11 juillet 2006

un début possible

Et je lui ai dit, oh, tu sais quoi ? j’ai vraiment pas envie de t’en parler, parce que de toute façon tu seras avec lui d’ici là, et tous tes discours ne serviront pas à grand-chose à ce moment-là, si ? et elle s’est énervée, comme elle le fait toujours quand j’ai raison, et en l’occurrence elle savait très bien que deux mois c’était long et que les occasions seraient nombreuses, fêtes, fêtes, fêtes de noël, fêtes de fin d’année, fêtes de retour, fêtes de rentrée, et toutes ces conneries, et alors je me suis dit que c’était vraiment inutile d’essayer de lui expliquer quoi que ce soit, puisque chacun devait faire ses propres erreurs pour en apprendre un peu plus, j’avais fait les miennes, je savais à quoi m’en tenir, ce qu’on pouvait raisonnablement espérer et ce qui paraissait franchement incongru.

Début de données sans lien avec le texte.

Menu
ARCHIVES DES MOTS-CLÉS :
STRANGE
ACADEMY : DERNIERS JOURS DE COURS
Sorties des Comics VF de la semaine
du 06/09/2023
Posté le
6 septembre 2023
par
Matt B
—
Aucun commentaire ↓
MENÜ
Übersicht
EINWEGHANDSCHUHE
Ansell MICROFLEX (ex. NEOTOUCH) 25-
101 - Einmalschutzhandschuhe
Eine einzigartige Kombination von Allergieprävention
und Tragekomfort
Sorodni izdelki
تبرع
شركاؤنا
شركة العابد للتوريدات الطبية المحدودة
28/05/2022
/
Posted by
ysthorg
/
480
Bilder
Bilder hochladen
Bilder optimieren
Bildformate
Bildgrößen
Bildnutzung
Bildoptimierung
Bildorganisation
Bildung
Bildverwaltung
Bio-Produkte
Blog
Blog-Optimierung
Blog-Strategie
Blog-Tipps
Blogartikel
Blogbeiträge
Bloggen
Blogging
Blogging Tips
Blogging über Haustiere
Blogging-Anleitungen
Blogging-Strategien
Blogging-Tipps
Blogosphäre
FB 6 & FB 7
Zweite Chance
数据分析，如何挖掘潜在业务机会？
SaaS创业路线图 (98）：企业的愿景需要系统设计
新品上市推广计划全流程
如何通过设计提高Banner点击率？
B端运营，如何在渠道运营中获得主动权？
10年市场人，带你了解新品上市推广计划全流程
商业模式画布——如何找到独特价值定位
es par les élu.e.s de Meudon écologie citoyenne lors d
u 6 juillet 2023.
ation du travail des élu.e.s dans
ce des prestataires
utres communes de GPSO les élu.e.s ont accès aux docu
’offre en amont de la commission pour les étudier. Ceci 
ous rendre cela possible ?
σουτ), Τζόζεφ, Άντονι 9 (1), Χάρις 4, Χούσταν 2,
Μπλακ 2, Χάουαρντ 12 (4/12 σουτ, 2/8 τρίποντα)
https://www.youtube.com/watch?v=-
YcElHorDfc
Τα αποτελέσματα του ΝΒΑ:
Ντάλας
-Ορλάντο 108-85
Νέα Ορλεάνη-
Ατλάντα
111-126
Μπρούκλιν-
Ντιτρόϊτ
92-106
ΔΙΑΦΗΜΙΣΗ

Elle m’a dévisagé pendant un moment qui a paru durer une seconde mais qui était plus proche d’une minute, puis a ramassé ses affaires et s’en est allée. Je suis resté seul dans le salon déserté, les lumières tamisées et le vin débouché inutilement. Je ne savais pas exactement pourquoi je m’acharnais avec elle ; peut-être de la paresse, peut-être pas. Je ne la connaissais pas depuis si longtemps que cela, et à vrai dire je me foutais pas mal de ce qui pouvait se passer entre elle et son « mec » / « ex » / « je ne sais quoi ». Après avoir entendu quelque chose comme un millier de discours du type : « c’est fini mais je ne sais pas où j’en suis », je m’estimais un peu compétent en la matière, et, ma foi, celles qui ne voulaient pas de mes conseils pouvaient très bien ramasser leurs affaires et s’en aller.

Les jours s’écoulaient avec une rapidité effrayante ; j’ai repris du fromage. Alexandre m’a demandé ce qui n’allait pas : « tempus fugit ». Sourire concerné : « mais sinon, ça va ? » Je lui retournais la question, le faisait parler quelques minutes, mais il ne s’est pas laissé embarquer bien longtemps. A force de choisir des amis attentifs, je me retrouvais à raconter ma vie trois fois par jour car je ne savais pas mentir.
- Comment s’appelle-t-elle ?
- Dis-moi, Alex, comment se fait-il que dix ans après nos vingt ans nous en soyons encore là ? À discuter filles sur une terrasse de café, surtout à savoir que si quelque chose cloche c’est probablement à cause d’une femme ? Je veux dire, le cadre a changé, c’est sûr, c’est un début, on est plus à l’Up, on est au Flore, très bien, mais à part ça ? Elles ont servi à quoi ces dix années si je suis encore là, déballant mes histoires foirées ou foireuses, et toi toujours stable et heureux et épanoui ? Je ne suis pas jaloux, tu le sais, du moins pas de manière négative. Bien sûr je t’envie, mais je suis heureux pour toi. Qu’y a-t-il au juste qui ne va pas chez moi ?

En réalité je pose la question en connaissant parfaitement la réponse. Voilà pourquoi Alex baisse les yeux au moment où je lui demande. Déjà parce qu’il a une petite part de responsabilité dans cette histoire, ensuite parce que ce n’est jamais agréable de répéter cinq ans après le même prénom pour expliquer tant de déboires. Et puis, ce prénom, on en avait un peu marre en plus. On l’aurait même banni de toute conversation si ce brave Alex n’avait pas eu le bon goût d’épouser une fille ayant le même. Le monde est-il petit ou juste mal fait ?

De transitions ratées en reconversions catastrophiques, ma vie avait connu les heurts et déboires les plus classiques depuis mon « Waterloo » sentimental (ou était-ce Austerlitz, l’histoire n’est pas trop mon fort). Une de plus une de moins, aurait-on pu dire. Oui, mais précisément non. J’étais fatigué des essais condamnés d’avance avec des filles aussi effrayées que moi et décidément résolues à ne pas se donner une chance de réussir. « Sex & The City » et autres niaiseries avaient à mon sens fait d’irréparables dégâts sur toute une génération de jeunes femmes – ou plutôt de filles, je l’admets.